YOUR ASSIGNMENT:
Write the entries out again. Every character must match.

(Stored items)
□ □ □
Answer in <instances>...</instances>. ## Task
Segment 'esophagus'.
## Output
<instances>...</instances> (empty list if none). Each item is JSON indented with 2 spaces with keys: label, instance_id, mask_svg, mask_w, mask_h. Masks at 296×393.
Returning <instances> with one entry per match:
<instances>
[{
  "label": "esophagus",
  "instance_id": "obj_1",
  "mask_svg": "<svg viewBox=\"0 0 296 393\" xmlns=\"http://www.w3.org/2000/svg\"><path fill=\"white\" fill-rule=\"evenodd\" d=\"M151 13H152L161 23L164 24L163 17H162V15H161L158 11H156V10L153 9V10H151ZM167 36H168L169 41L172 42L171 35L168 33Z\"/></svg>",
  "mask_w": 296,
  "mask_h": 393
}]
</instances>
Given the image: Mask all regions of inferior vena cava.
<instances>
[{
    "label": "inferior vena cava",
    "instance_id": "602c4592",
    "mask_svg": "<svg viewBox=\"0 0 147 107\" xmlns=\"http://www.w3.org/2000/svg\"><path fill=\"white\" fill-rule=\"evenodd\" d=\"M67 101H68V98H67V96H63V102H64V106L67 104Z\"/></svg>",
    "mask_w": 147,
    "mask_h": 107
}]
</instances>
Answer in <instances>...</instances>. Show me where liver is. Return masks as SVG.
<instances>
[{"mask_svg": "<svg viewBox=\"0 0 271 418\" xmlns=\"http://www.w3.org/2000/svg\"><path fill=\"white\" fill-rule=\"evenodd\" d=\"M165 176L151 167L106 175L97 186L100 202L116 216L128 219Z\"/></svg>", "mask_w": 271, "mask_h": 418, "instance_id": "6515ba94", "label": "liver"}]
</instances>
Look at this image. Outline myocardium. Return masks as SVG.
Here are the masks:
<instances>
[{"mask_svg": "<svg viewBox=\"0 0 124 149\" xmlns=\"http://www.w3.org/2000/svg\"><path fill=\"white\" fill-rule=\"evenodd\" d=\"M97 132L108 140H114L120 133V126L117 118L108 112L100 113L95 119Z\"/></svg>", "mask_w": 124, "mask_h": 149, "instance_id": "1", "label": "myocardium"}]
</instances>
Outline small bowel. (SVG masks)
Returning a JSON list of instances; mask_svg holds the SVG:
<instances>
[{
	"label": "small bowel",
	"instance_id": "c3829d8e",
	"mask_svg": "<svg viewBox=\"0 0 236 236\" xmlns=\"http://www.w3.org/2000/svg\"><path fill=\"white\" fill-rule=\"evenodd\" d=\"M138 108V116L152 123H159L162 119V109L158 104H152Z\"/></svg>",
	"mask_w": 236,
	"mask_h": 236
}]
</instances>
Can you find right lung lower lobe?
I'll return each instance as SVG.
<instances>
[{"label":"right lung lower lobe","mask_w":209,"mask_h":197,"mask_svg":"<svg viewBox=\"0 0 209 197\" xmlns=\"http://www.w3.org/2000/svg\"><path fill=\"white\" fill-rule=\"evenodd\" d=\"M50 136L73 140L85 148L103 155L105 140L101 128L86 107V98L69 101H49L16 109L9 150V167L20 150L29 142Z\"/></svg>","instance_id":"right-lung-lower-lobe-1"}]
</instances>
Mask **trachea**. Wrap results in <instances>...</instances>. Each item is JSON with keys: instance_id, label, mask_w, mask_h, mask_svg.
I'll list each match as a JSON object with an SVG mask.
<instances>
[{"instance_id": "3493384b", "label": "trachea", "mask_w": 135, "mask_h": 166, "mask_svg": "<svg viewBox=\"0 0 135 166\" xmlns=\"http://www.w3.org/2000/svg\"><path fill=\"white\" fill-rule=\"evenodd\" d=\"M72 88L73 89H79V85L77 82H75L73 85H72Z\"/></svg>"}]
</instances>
□ □ □
WRITTEN ANSWER:
Answer in <instances>...</instances>. ## Task
Segment 'esophagus'.
## Output
<instances>...</instances> (empty list if none). Each item is JSON indented with 2 spaces with keys: label, instance_id, mask_svg, mask_w, mask_h. Masks at 296×393.
Returning <instances> with one entry per match:
<instances>
[{
  "label": "esophagus",
  "instance_id": "obj_1",
  "mask_svg": "<svg viewBox=\"0 0 296 393\" xmlns=\"http://www.w3.org/2000/svg\"><path fill=\"white\" fill-rule=\"evenodd\" d=\"M151 13H152L161 23L164 24L163 17H162V15H161L158 11H156V10L153 9V10H151ZM167 36H168L169 41L172 42L171 35L168 33Z\"/></svg>",
  "mask_w": 296,
  "mask_h": 393
}]
</instances>
Given the image: Mask all regions of inferior vena cava.
<instances>
[{
    "label": "inferior vena cava",
    "instance_id": "602c4592",
    "mask_svg": "<svg viewBox=\"0 0 147 107\" xmlns=\"http://www.w3.org/2000/svg\"><path fill=\"white\" fill-rule=\"evenodd\" d=\"M67 101H68V98H67V96H63V102H64V106L67 104Z\"/></svg>",
    "mask_w": 147,
    "mask_h": 107
}]
</instances>
Answer in <instances>...</instances>. Show me where liver is. Return masks as SVG.
<instances>
[{"mask_svg": "<svg viewBox=\"0 0 271 418\" xmlns=\"http://www.w3.org/2000/svg\"><path fill=\"white\" fill-rule=\"evenodd\" d=\"M165 176L151 167L106 175L97 186L100 202L116 216L128 219Z\"/></svg>", "mask_w": 271, "mask_h": 418, "instance_id": "6515ba94", "label": "liver"}]
</instances>
Look at this image. Outline myocardium. Return masks as SVG.
Here are the masks:
<instances>
[{"mask_svg": "<svg viewBox=\"0 0 124 149\" xmlns=\"http://www.w3.org/2000/svg\"><path fill=\"white\" fill-rule=\"evenodd\" d=\"M97 132L108 140H114L120 133V126L117 118L108 112L100 113L95 119Z\"/></svg>", "mask_w": 124, "mask_h": 149, "instance_id": "1", "label": "myocardium"}]
</instances>
Outline small bowel. (SVG masks)
Returning a JSON list of instances; mask_svg holds the SVG:
<instances>
[{
	"label": "small bowel",
	"instance_id": "c3829d8e",
	"mask_svg": "<svg viewBox=\"0 0 236 236\" xmlns=\"http://www.w3.org/2000/svg\"><path fill=\"white\" fill-rule=\"evenodd\" d=\"M138 108V116L152 123H159L162 119V109L158 104H152Z\"/></svg>",
	"mask_w": 236,
	"mask_h": 236
}]
</instances>
Can you find right lung lower lobe?
I'll return each instance as SVG.
<instances>
[{"label":"right lung lower lobe","mask_w":209,"mask_h":197,"mask_svg":"<svg viewBox=\"0 0 209 197\" xmlns=\"http://www.w3.org/2000/svg\"><path fill=\"white\" fill-rule=\"evenodd\" d=\"M50 136L73 140L85 148L103 155L105 140L101 128L86 107V98L69 101H49L16 109L9 150V167L20 150L29 142Z\"/></svg>","instance_id":"right-lung-lower-lobe-1"}]
</instances>
Mask **trachea**. Wrap results in <instances>...</instances>. Each item is JSON with keys: instance_id, label, mask_w, mask_h, mask_svg.
I'll list each match as a JSON object with an SVG mask.
<instances>
[{"instance_id": "3493384b", "label": "trachea", "mask_w": 135, "mask_h": 166, "mask_svg": "<svg viewBox=\"0 0 135 166\" xmlns=\"http://www.w3.org/2000/svg\"><path fill=\"white\" fill-rule=\"evenodd\" d=\"M72 88L73 89H79V85L77 82H75L73 85H72Z\"/></svg>"}]
</instances>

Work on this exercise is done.